= Direct carbon fuel cell =

Carbon rich fuel cell

A Direct Carbon Fuel Cell (DCFC) is a fuel cell that uses a carbon rich material as a fuel such as bio-mass or coal. The cell produces energy by combining carbon and oxygen, which releases carbon dioxide as a by-product. It is also called coal fuel cells (CFCs), carbon-air fuel cells (CAFCs), direct carbon/coal fuel cells (DCFCs), and DC-SOFC.

The total reaction of the cell is C + O_{2} → CO_{2}.
The process in half cell notation:
- Anode: C + 2O^{2−} → CO_{2} + 4e^{−}
- Cathode: O_{2} + 4e^{−} → 2O^{2−}

Despite this release of carbon dioxide, the direct carbon fuel cell is more environmentally friendly than traditional carbon burning techniques. Due to its higher efficiency, it requires less carbon to produce the same amount of energy. Also, because pure carbon dioxide is emitted, carbon capture techniques are much cheaper than for conventional power stations. Utilized carbon can be in the form of coal, coke, char, or a non-fossilized source of carbon.
At least four types of DCFC exist.

== Solid oxide fuel cell based design ==
 Anode reactions:

Direct electrochemical oxidation path:
 C + 2O^{2−} → CO_{2} + 4e^{−}
 C + O^{2−} → CO+ 2e^{−}

Indirect electrochemical oxidation path: CO + O^{2−} → CO_{2} + 2e^{−}

Boudouard reaction (indirect chemical reaction path): C + CO_{2} → 2CO

 Cathode reaction: O_{2} + 4e^{−} → 2O^{2−}

== Molten hydroxides fuel cell ==
William W. Jacques obtained US Patent 555,511 in this type of fuel cell in 1896. Prototypes have been demonstrated by the research group, SARA, Inc.

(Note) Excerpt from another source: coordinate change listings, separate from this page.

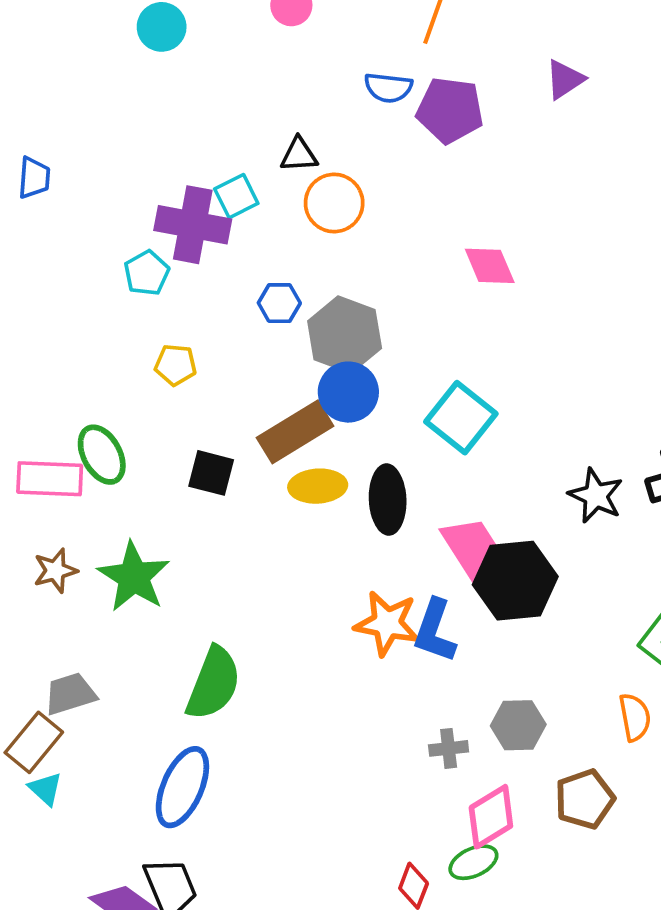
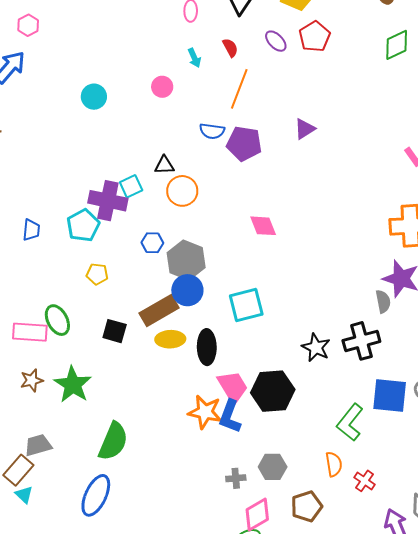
blue trapezoid: (34, 178) -> (31, 230), moved
cyan pentagon: (147, 273) -> (83, 225), size x1.4
cyan square: (461, 418) -> (246, 305), turned 36
pink trapezoid: (471, 547) -> (233, 387), moved

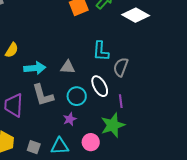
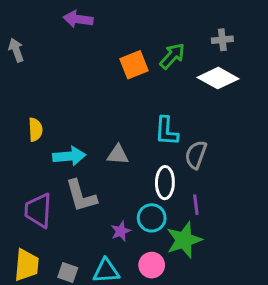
yellow semicircle: (12, 50) -> (35, 130), turned -35
white ellipse: (100, 86) -> (165, 183), turned 30
cyan circle: (77, 96) -> (152, 218), moved

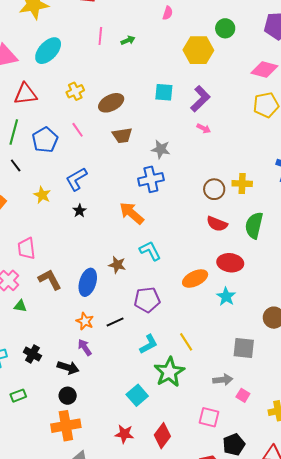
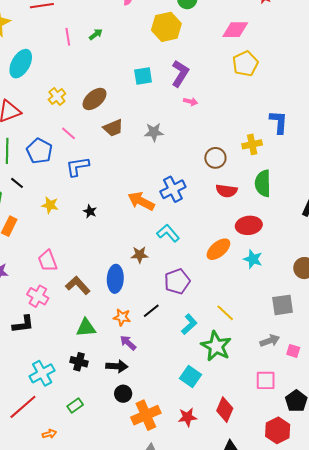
blue L-shape: (76, 179) -> (78, 167), moved, turned 35
blue cross: (151, 179) -> (173, 189), moved
yellow cross: (242, 184) -> (252, 144), moved
green triangle: (20, 306) -> (86, 328), moved, size x1.5
orange cross: (66, 426) -> (146, 415), moved

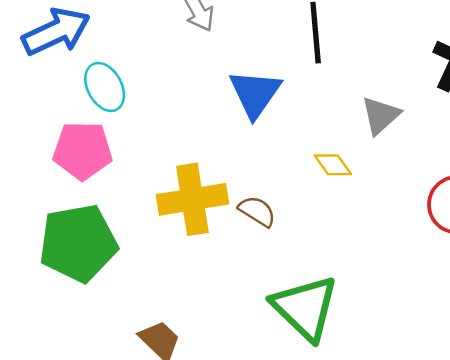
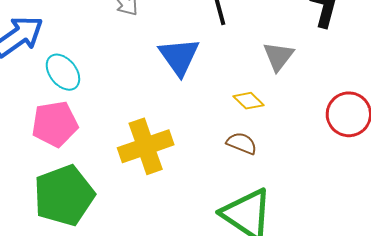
brown semicircle: (257, 211) -> (242, 143), moved

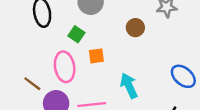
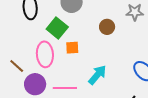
green square: (76, 34) -> (57, 28), size x1.5
cyan arrow: (129, 86) -> (97, 75), turned 60

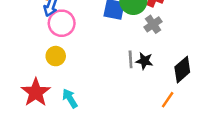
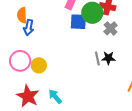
pink circle: (62, 23) -> (20, 61), moved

== Molten carbonate fuel cell ==
William W. Jacques obtained a Canadian patent for the molten carbonate fuel cell in 1897
It has been developed further at the Lawrence Livermore Laboratory.

== Molten tin anode ==
This design utilizes molten tin and tin oxide as an inter stage reaction between oxidation of the carbon dissolving in the anode and reduction of oxygen at the solid oxide cathode.